■ **Your instructions**: When you reach the line that contains "Ajouter à mes favoris" below, transcribe it and each line after it word for word to the end of the records, omitting pictures.

Data excerpts:
= Beginning of Section =

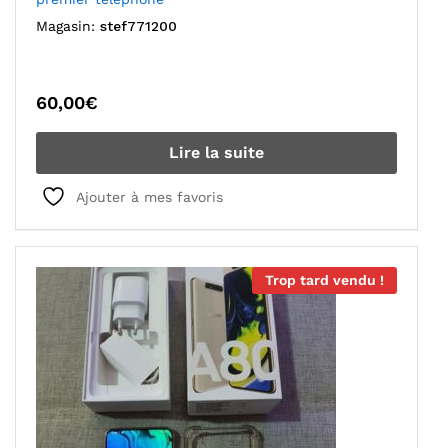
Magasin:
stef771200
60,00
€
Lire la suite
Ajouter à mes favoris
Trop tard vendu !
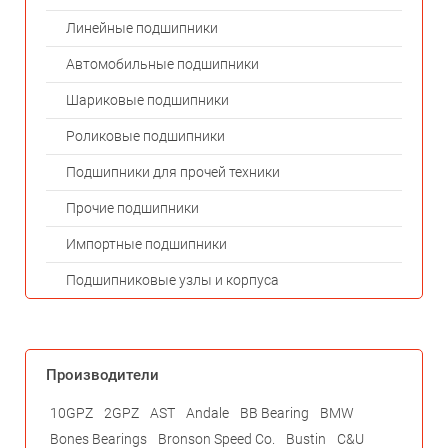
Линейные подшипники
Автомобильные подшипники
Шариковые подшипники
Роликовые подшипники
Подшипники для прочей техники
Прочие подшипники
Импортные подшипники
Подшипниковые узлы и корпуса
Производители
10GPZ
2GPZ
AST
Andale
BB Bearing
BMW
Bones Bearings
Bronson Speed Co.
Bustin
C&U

= End of Section =

■ **Answer for this exercise**:
Ajouter à mes favoris
Trop tard vendu !
Линейные подшипники
Автомобильные подшипники
Шариковые подшипники
Роликовые подшипники
Подшипники для прочей техники
Прочие подшипники
Импортные подшипники
Подшипниковые узлы и корпуса
Производители
10GPZ
2GPZ
AST
Andale
BB Bearing
BMW
Bones Bearings
Bronson Speed Co.
Bustin
C&U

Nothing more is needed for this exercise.